Cantoule grinned.  “I don’t claim to be much, lady.  Just a humble servant of Tyr, in whose light we all dwell.”

“This is Tianna Snowmantle,” put in Julian cheerfully when she didn’t immediately answer.  “She fancies herself a Fleet officer.  Isn’t she sweet?”

            Tianna scowled.

            Cantoule’s grin faltered a bit when he caught sight of Barundar.  “You!”

            Barundar held up a finger.  “Don’t start.”

            “Godless, no good, axe-loving, back-stabbing, hippopotamus-faced, filthy,  contest-cheating-“  Cantoule’s voice started low and gained volume as he went, a fierce frown now etched into his face.

            “Easy old man,” warned Barundar.  “I never cheated and you know it.”

            “Neogi-eating, unrepentant, bone-headed spawn of an angry spacesea giant!”  Cantoule’s finger was still shaking.

            Barundar’s mouth moved, but no sound came out.  “Neogi-eating?!” he sputtered at last.

            “I take it you know each other,” said Julian, looking from one to the other.

            “We’ve met,” said Nym dryly.

            Cantoule turned his glare on the dracon.  “I see you’re still keeping bad company, Nym.  Tyr only knows why you haven’t left this dunderheaded giff yet.”

            Nym smiled.  “Tyr only knows,” he agreed.  “But I thought you would have forgiven him by now.”

            Cantoule gave Barundar a piercing look.  “Tyr forgives who he may,” he said pointedly, “but forgiving is not forgetting.  And for the unrepentant there is no rest.”

            Barundar threw his hands up in disgust, turning away.  “Fagh!  I can’t talk to him.  You try, Nym.”  He stalked to the window.

            “Hrumph,” said Cantoule, watching him go.  “Still stubborn as a krynnish mule.”

            “I’m almost afraid to ask,” said Julian, “but what exactly is the quarrel between you.”

            “It was a drinking contest,” said Nym mildly.  “Barundar won.”

            “Cheated is what he did!” said Cantoule emphatically.  “Tricked me!  And made a mockery of Tyr’s holy work!”

            “Tyr’s work involves drinking contests?” asked Tianna.

            “Don’t get him started,” said Nym.

            “Tyr’s work involves saving souls!” declared Cantoule emphatically.  “And when Tyr’s holy funds are pirated by a no-good cheat, Tyr takes mighty offense, that’s what!”

            “I see,” said Tianna carefully, backing a step.

            “Speaking of holy funds for Tyr,” said Julian, trying to steer the old man back on track, “we’ve got some for him, if you can decode Windhook’s letters.”

            Cantoule fixed him with a suspicious look.  “Don’t try to act like you’re concerned with Tyr’s work.  That’s mockery, and Tyr doesn’t take well to that.  Neither do I.  Just you remember that for the unrighteous, the day of eternal judgment and damnation waits for no man.”

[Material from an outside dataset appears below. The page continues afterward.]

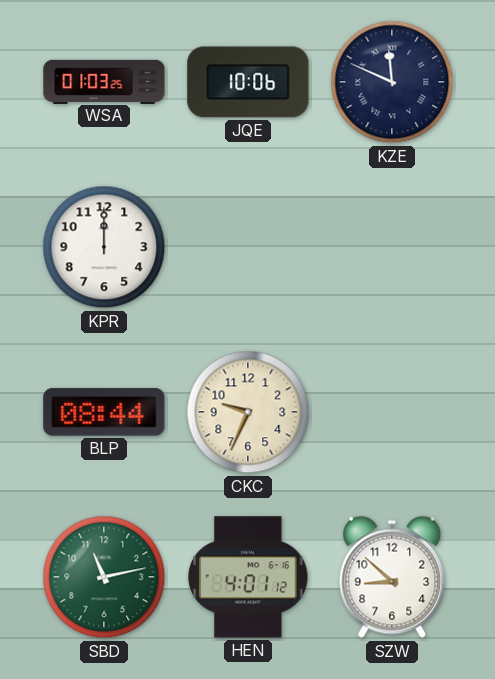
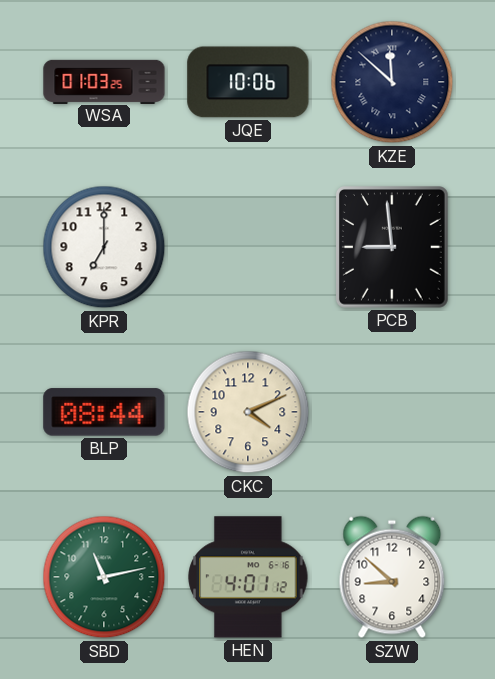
KZE: 11:49 -> 11:52
KPR: 12:00 -> 7:00
PCB: none -> 8:59
CKC: 9:34 -> 4:11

            Julian didn’t know what to say to that.  “Uh… okay,” he conceded at last.

            Cantoule nodded once, as if in confirmation, then turned back to Nym.  “Alright then, let’s get to it.  What’s this astrological puzzle everyone’s so concerned about?”

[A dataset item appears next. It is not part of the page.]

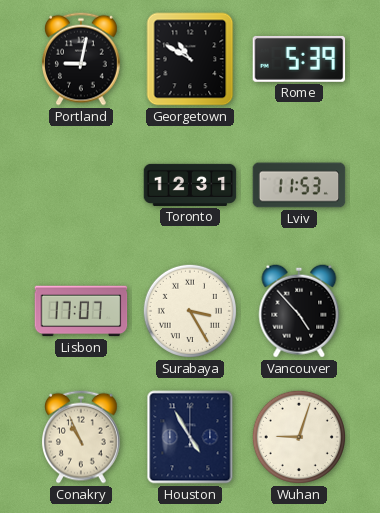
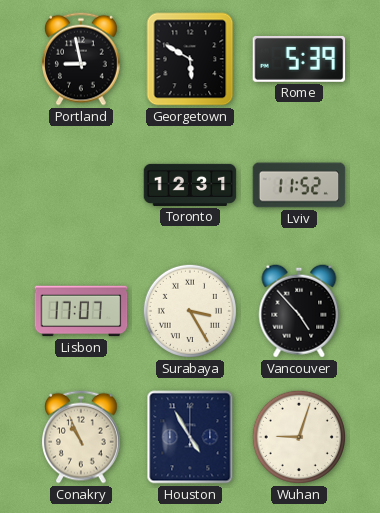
Portland: 9:02 -> 8:58
Georgetown: 10:50 -> 5:50
Lviv: 11:53 -> 11:52
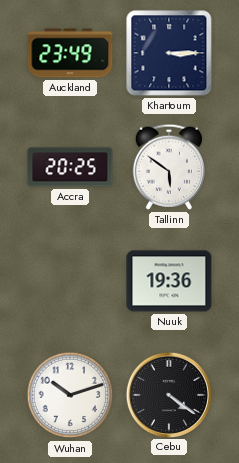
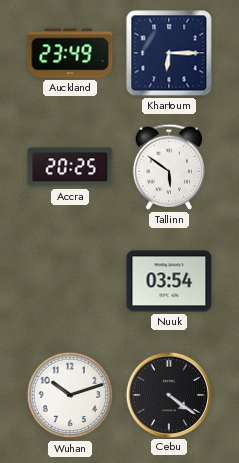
Khartoum: 3:15 -> 6:15
Nuuk: 19:36 -> 03:54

            Nym gestured towards the table.  “See for yourself.”

            The old man approached, turning one of the pieces of parchment around as he looked at it.  “Humph.  Well, you’ve got them in the wrong order, for one thing.”

            Quickly he sorted through the various papers, holding each up to the light for a moment and squinting at it.  Then, muttering under his breath, he began rearranging their placement on the table, forming them into a pattern.

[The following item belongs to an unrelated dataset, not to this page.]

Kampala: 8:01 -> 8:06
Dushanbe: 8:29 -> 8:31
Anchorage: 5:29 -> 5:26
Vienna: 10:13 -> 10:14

            “Well, I’ll be damned,” he said at last, stepping back from it and gazing at the whole.

            “What?” asked Tianna.  Then, after a moment:  “What is it?”

            He didn’t answer.  Instead, his frown of concentration deepened and he pointing at different places on the pattern and muttering.  “If that’s…?  Well, then that would be…  But that can’t be right, unless…”

            He shook his head again.  “Well, I’ll be damned.”